The issue is not only strategic. It is also moral, cultural and psychological.
When an anti-Western regime appears strong, defiant and able to withstand or humiliate its opponents, the effect is not confined to the region in which it acts. Such moments are watched closely across Western societies, including our own. They shape the atmosphere in which politics is conducted. They affect whether the West appears serious or irresolute, confident or embarrassed, resilient or exhausted.
That matters in Britain.
Most British Muslims are peaceful, law-abiding citizens, and any serious argument must begin by saying so plainly. But it is also true that Britain contains currents of Islamist sympathy, separatist sentiment and anti-Western grievance. These attitudes are not created by events in Tehran. Yet they can undoubtedly be reinforced by them.

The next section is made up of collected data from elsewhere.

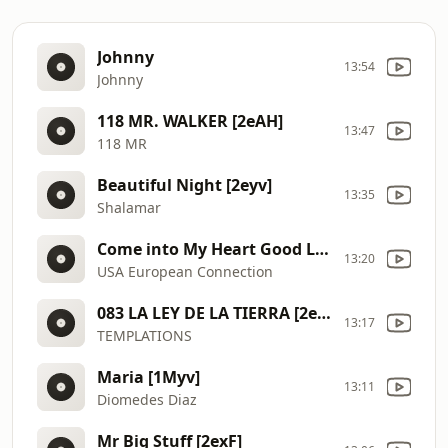
Johnny
13:54
Johnny
118 MR. WALKER [2eAH]
13:47
118 MR
Beautiful Night [2eyv]
13:35
Shalamar
Come into My Heart Good Loving [2eyI]
13:20
USA European Connection
083 LA LEY DE LA TIERRA [2eA8]
13:17
TEMPLATIONS
Maria [1Myv]
13:11
Diomedes Diaz
Mr Big Stuff [2exF]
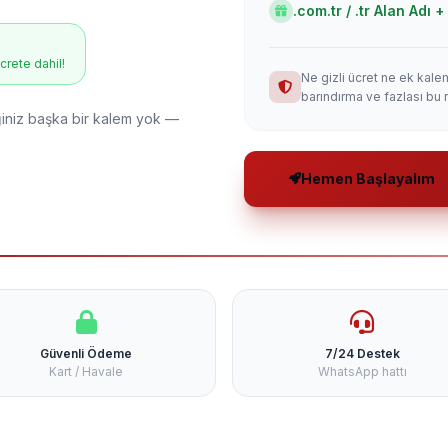
.com.tr / .tr Alan Adı
ücrete dahil!
Ne gizli ücret ne ek kale
barındırma ve fazlası bu 
niz başka bir kalem yok —
Hemen Başlayalım
Güvenli Ödeme
7/24 Destek
Kart / Havale
WhatsApp hattı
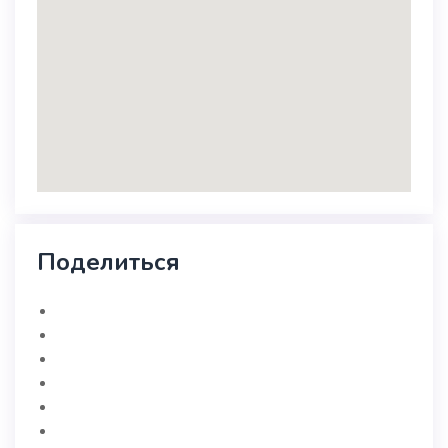
Поделиться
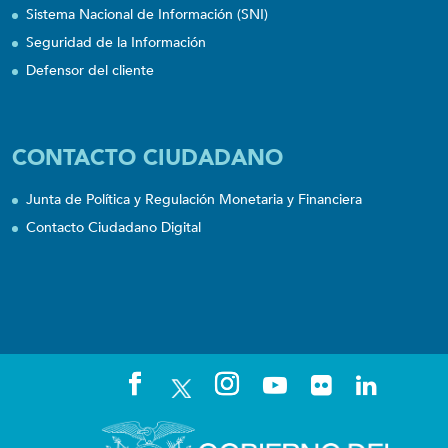
Sistema Nacional de Información (SNI)
Seguridad de la Información
Defensor del cliente
CONTACTO CIUDADANO
Junta de Política y Regulación Monetaria y Financiera
Contacto Ciudadano Digital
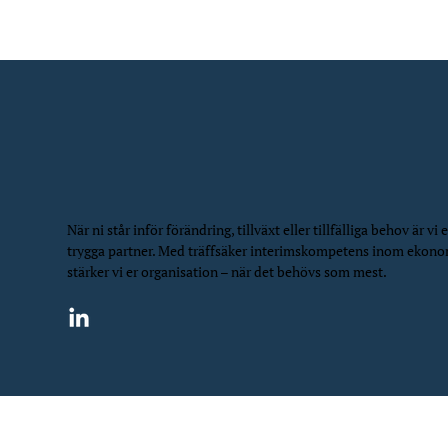
När ni står inför förändring, tillväxt eller tillfälliga behov är vi e
trygga partner. Med träffsäker interimskompetens inom ekon
stärker vi er organisation – när det behövs som mest.
©
2026
NIS Northern Interim Services | All Rights Rese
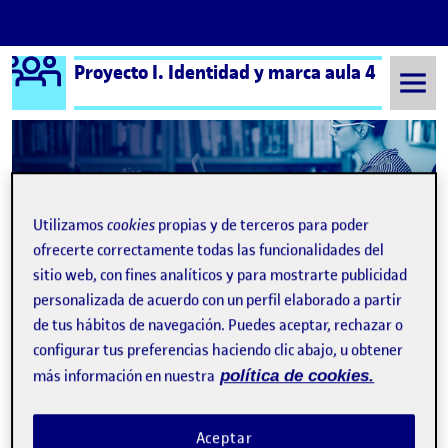
Logo Ágora
Proyecto I. Identidad y marca aula 4
Saltar al contenido
Semestre 20152 - Aula 4
Utilizamos
cookies
propias y de terceros para poder
ofrecerte correctamente todas las funcionalidades del
sitio web, con fines analíticos y para mostrarte publicidad
personalizada de acuerdo con un perfil elaborado a partir
de tus hábitos de navegación. Puedes aceptar, rechazar o
configurar tus preferencias haciendo clic abajo, u obtener
más información en nuestra
política de cookies.
¡Bienvenidos y bienvenidas!
Publicado por
expa
Publicado por
Quelic Berga Carreras
Visibilidad:
Fecha de publicación
9 septiembre, 2021 2:49 pm
Pública
-
8 Sep 2021
Aceptar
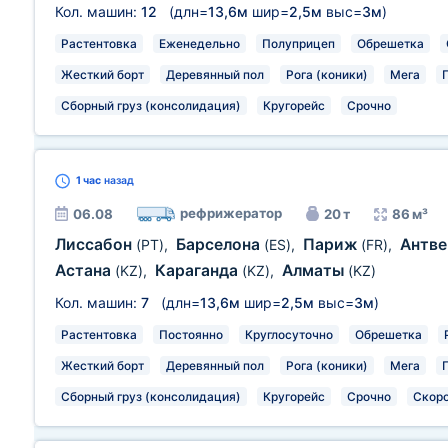
Кол. машин:
12
(длн=
13,6м
шир=
2,5м
выс=
3м
)
Растентовка
Еженедельно
Полуприцеп
Обрешетка
Жесткий борт
Деревянный пол
Рога (коники)
Мега
Сборный груз (консолидация)
Кругорейс
Срочно
1 час
назад
рефрижератор
06.08
20 т
86 м³
Лиссабон
Барселона
Париж
Антв
(PT)
,
(ES)
,
(FR)
,
Астана
Караганда
Алматы
(KZ)
,
(KZ)
,
(KZ)
Кол. машин:
7
(длн=
13,6м
шир=
2,5м
выс=
3м
)
Растентовка
Постоянно
Круглосуточно
Обрешетка
Жесткий борт
Деревянный пол
Рога (коники)
Мега
Сборный груз (консолидация)
Кругорейс
Срочно
Скор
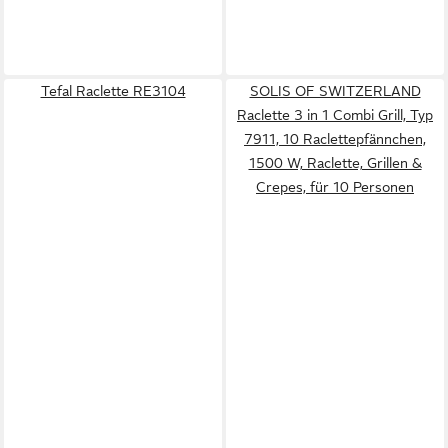
Tefal Raclette RE3104
SOLIS OF SWITZERLAND
Raclette 3 in 1 Combi Grill, Typ
7911, 10 Raclettepfännchen,
1500 W, Raclette, Grillen &
Crepes, für 10 Personen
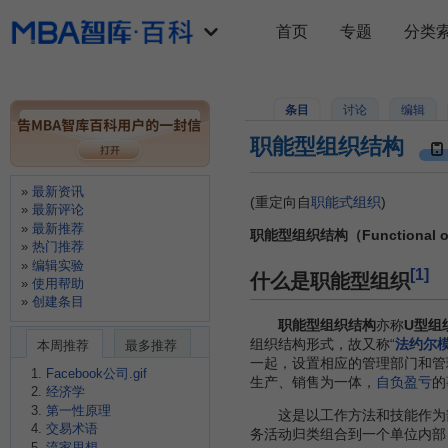
首页
专题
分类
条目
讨论
编辑
职能型组织结构
最新资讯
(重定向自
职能式组织
)
最新评论
最新推荐
职能型组织结构（Functional orga
热门推荐
编辑实验
[1]
什么是职能型组织
使用帮助
创建条目
职能型组织结构
亦称
U型组
组织结构形式，故又称“
法约尔
本周推荐
最多推荐
一起，设置相应的管理部门和管
Facebook公司.gif
生产、销售为一体，
自负盈亏
的
经济学
第一性原理
这是以工作方法和技能作为
交易术语
务活动归类组合到一个单位内部
流家思想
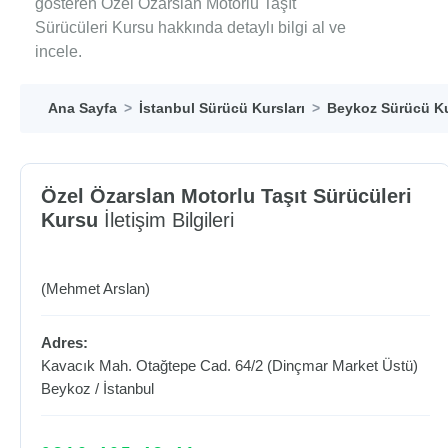
gösteren Özel Özarslan Motorlu Taşıt
Sürücüleri Kursu hakkında detaylı bilgi al ve
incele.
Ana Sayfa
İstanbul Sürücü Kursları
Beykoz Sürücü Ku
Özel Özarslan Motorlu Taşıt Sürücüleri
Kursu
İletişim Bilgileri
(Mehmet Arslan)
Adres:
Kavacık Mah. Otağtepe Cad. 64/2 (Dinçmar Market Üstü)
Beykoz
/
İstanbul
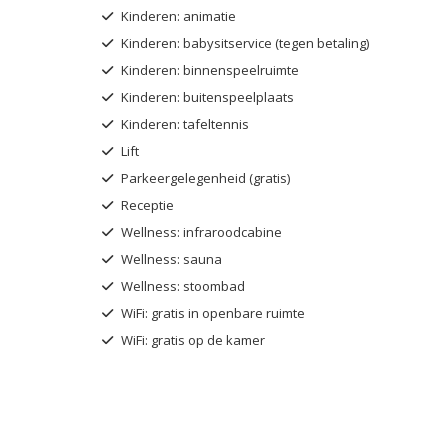
Kinderen: animatie
Kinderen: babysitservice (tegen betaling)
Kinderen: binnenspeelruimte
Kinderen: buitenspeelplaats
Kinderen: tafeltennis
Lift
Parkeergelegenheid (gratis)
Receptie
Wellness: infraroodcabine
Wellness: sauna
Wellness: stoombad
WiFi: gratis in openbare ruimte
WiFi: gratis op de kamer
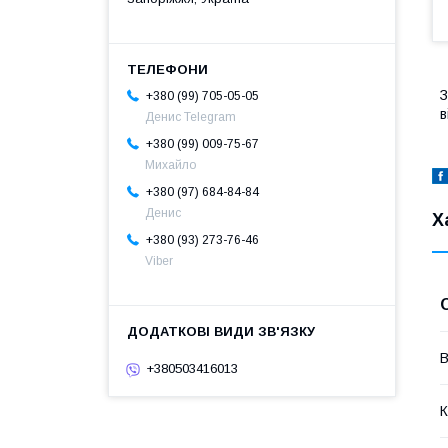
З
+380 (99) 705-05-05
в
Денис Telegram
+380 (99) 009-75-67
Михайло
+380 (97) 684-84-84
Денис
Х
+380 (93) 273-76-46
Viber
В
+380503416013
К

When Iran appears bold while the West appears hesitant, it strengthens the impression among some that Western civilisation is weaker than it once was, less sure of itself, less capable of defending its interests, less confident in the values that shaped it. It encourages the thought that ideological certainty and historical momentum lie elsewhere.
That has consequences at home.
A nation is held together not only by laws, police or institutions, but by a more intangible confidence: a belief that its way of life is legitimate, worth sustaining, and worthy of loyalty. When openly hostile regimes appear to expose Western weakness, the effects are felt domestically as well as internationally. They enter public debate, communal relations, and the wider question of whether Britain still possesses the confidence to speak in its own civilisational voice.
Conversely, the weakening of a regime like Iran’s would carry a message of its own.
It would not solve Britain’s internal difficulties overnight. It would not remove the need for stronger leadership, clearer integration, or a more self-assured public culture. But it would demonstrate that the West is not powerless, that extremist ideologies are not irresistible, and that democratic nations are still capable of resolve.
That matters because political life is shaped, in part, by what people think is ascendant. States teach not only by what they say, but by what they defeat.
If Iran continues to project strength unchecked, many will draw the conclusion that the West is in retreat. If Iran is decisively weakened, a different conclusion becomes possible: that the free societies of the West are still able to defend themselves, and that anti-Western militancy is not the future to which Britain must quietly reconcile itself.
That is why Iran’s defeat would matter in Britain too.
Not because British Muslims should be judged by Tehran. They should not. But because Britain’s internal life does not stand apart from the wider struggle between civilisational confidence and civilisational doubt.
The stronger anti-Western forces appear abroad, the harder it becomes to sustain confidence at home. The weaker they appear, the easier it is to reaffirm that Britain is not merely a place where different groups happen to reside, but a nation with a history, an inheritance and a moral centre of its own.
Harry Phibb’s ConservativeHome article was right to insist that Iran’s aggression is not something Britain can regard with indifference. The strategic reasons are plain enough. But the domestic reasons matter too. The outcome will affect not only deterrence abroad, but confidence at home.
And confidence, in the end, is never merely a foreign-policy matter. It is a national one.